In: Uncategorized
29 Mar 2009The cover story of Time magazine’s American edition seamlessly moves from blaming bankers to placing responsibility on everyone for the economic downturn. In its view it is a crisis of generalised excess.
The starting point of the piece by Kurt Andersen, a novelist and former Time columnist, is the Reagan era of the 1980s. In Andersen’s telling the free marketer president irresponsibly allowed people’s desires to run amok:
“In the early 1980s, around the time Ronald Reagan became President and Wall Street’s great modern bull market began, we started gambling (and winning!) and thinking magically. From 1980 to 2007, the median price of a new American home quadrupled. The Dow Jones industrial average climbed from 803 in the summer of 1982 to 14,165 in the fall of 2007. From the beginning of the ’80s through 2007, the share of disposable income that each household spent servicing its mortgage and consumer debt increased 35%. Back in 1982, the average household saved 11% of its disposable income. By 2007 that number was less than 1%.”
For Andersen the Reagan era led not just to financial but to economic and environmental excess. We are now suffering as a result. The solution proposed by Time is that we should cure our “addiction” by consuming less:
“Given that we’ve brought on the current crises through a quarter-century of self-destructive financial excess and overdependence on debt and fossil fuels, during the same quarter-century we’ve all become familiar with a way of thinking about self-destructive excess and dependence. The vocabulary of addiction recovery could come in handy just now. We are like substance abusers coming off a long bender, hitting bottom (we can only hope) and taking the messes we’ve made as a sobering wake-up call. I’ve always thought many of the 12 Steps were superfluous, so here is a streamlined, secularized Three-Step Program for America — Bubbleholics Anonymous? — to start getting back on track:
“• Admit that we are powerless over addiction to easy money and cheap fossil fuel and living large — that our lives had become unmanageable.

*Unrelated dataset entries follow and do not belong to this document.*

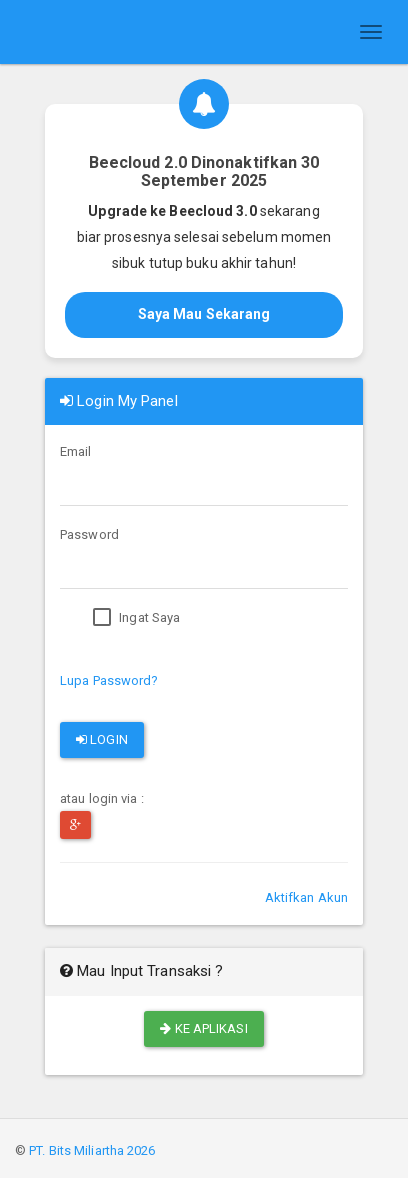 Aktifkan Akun (306, 897)
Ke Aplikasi (203, 1028)
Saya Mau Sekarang (204, 314)
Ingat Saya (136, 618)
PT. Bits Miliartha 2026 (92, 1150)
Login (102, 739)
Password (89, 534)
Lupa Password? (109, 680)
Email (76, 451) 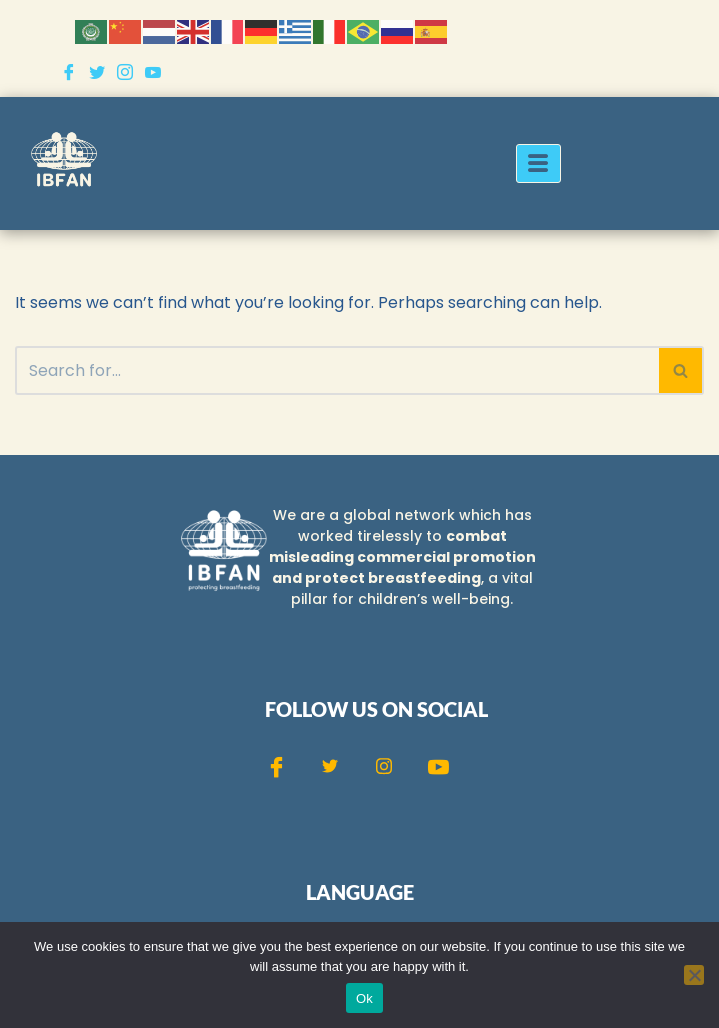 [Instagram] (125, 72)
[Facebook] (69, 72)
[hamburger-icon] (538, 163)
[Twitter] (97, 72)
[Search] (337, 370)
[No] (694, 975)
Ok (364, 998)
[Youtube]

“• Believe that we can, individually and collectively, restore ourselves to sanity and normal living.
“• Make a searching and fearless moral inventory of ourselves and be entirely ready to remove our defects of character.
“Of course, when addicts finally quit, it feels awful for a while, and that’s where we are right now. The recession, provoked by the sudden, essentially cold-turkey abandonment of spending, lending and borrowing, is something like our national equivalent of the jitters, sweats and seizures that addicts experience right after they give up the junk. Actually, the applicable addiction trope is more like food (or sex) than drugs or booze, since as economic creatures, we can’t quit; we just have to teach ourselves to buy and borrow in moderate, healthier ways. The new America must be about financial temperance, not abstinence.”
Evidently the story is a little more muted in the European edition but the message is the same.